### PROBLEM REQUIREMENTS
When a line in the records includes the string "What", it goes into the tally; report that tally alone.

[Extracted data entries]
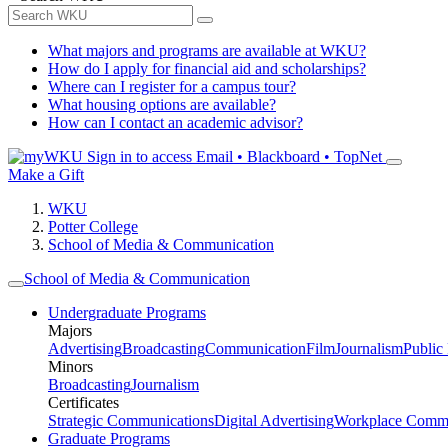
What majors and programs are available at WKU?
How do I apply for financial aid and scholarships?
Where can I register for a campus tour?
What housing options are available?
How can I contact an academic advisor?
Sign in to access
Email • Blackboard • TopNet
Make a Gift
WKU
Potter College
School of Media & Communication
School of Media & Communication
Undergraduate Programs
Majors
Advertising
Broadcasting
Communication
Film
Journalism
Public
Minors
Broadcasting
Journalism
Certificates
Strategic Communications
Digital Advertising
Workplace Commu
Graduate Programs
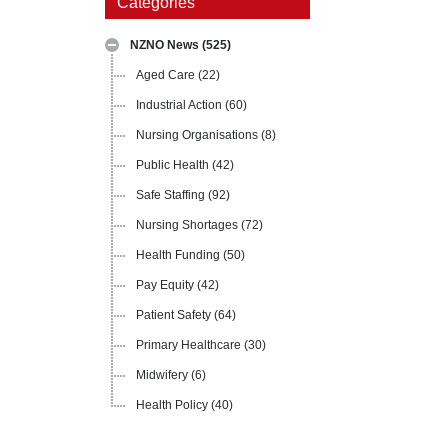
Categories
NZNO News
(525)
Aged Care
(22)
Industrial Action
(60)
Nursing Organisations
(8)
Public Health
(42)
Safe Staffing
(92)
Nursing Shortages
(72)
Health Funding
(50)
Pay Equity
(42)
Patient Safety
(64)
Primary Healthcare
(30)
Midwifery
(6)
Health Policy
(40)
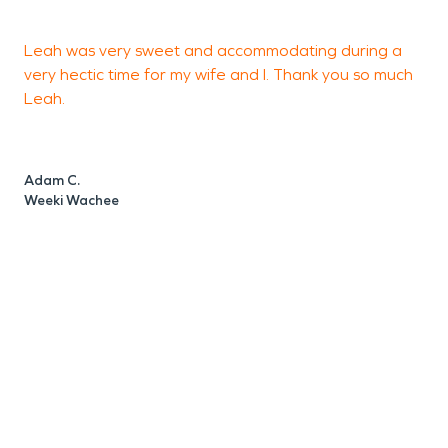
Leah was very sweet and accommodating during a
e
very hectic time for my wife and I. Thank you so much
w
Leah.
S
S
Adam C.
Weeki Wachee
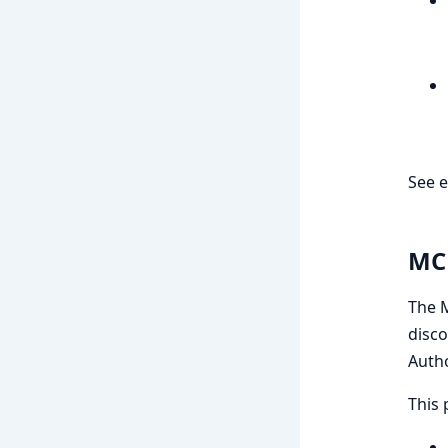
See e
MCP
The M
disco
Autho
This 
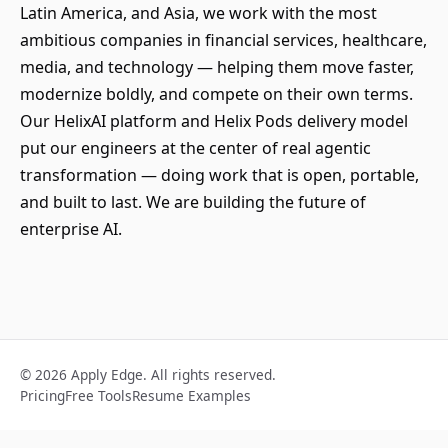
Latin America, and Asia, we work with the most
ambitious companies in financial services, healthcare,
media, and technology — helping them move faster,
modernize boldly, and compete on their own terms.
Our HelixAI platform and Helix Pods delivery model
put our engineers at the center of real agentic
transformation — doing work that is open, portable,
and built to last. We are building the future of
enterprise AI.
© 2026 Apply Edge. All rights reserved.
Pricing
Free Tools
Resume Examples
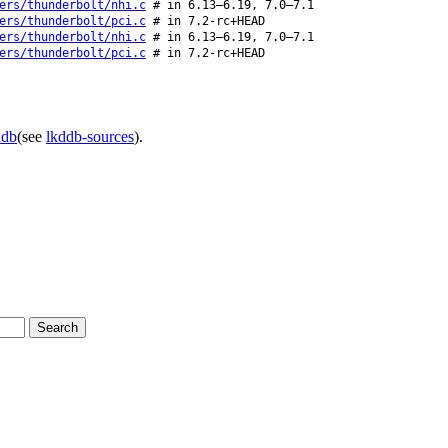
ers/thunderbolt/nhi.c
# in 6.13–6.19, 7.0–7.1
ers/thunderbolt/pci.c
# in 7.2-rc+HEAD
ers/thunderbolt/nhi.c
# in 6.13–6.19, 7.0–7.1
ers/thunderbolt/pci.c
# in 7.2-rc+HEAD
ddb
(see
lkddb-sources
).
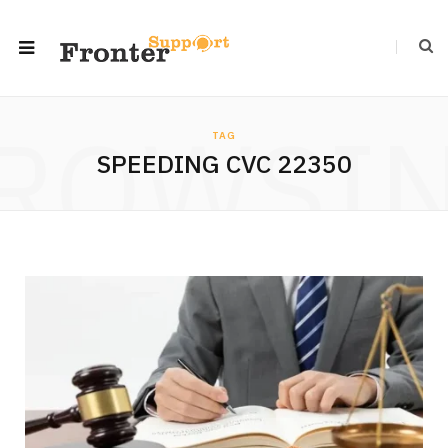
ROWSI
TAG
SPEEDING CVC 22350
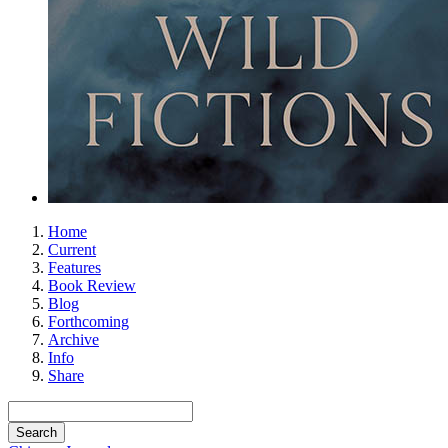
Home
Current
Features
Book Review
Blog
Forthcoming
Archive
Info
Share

### OUTPUT OF THE TASK
2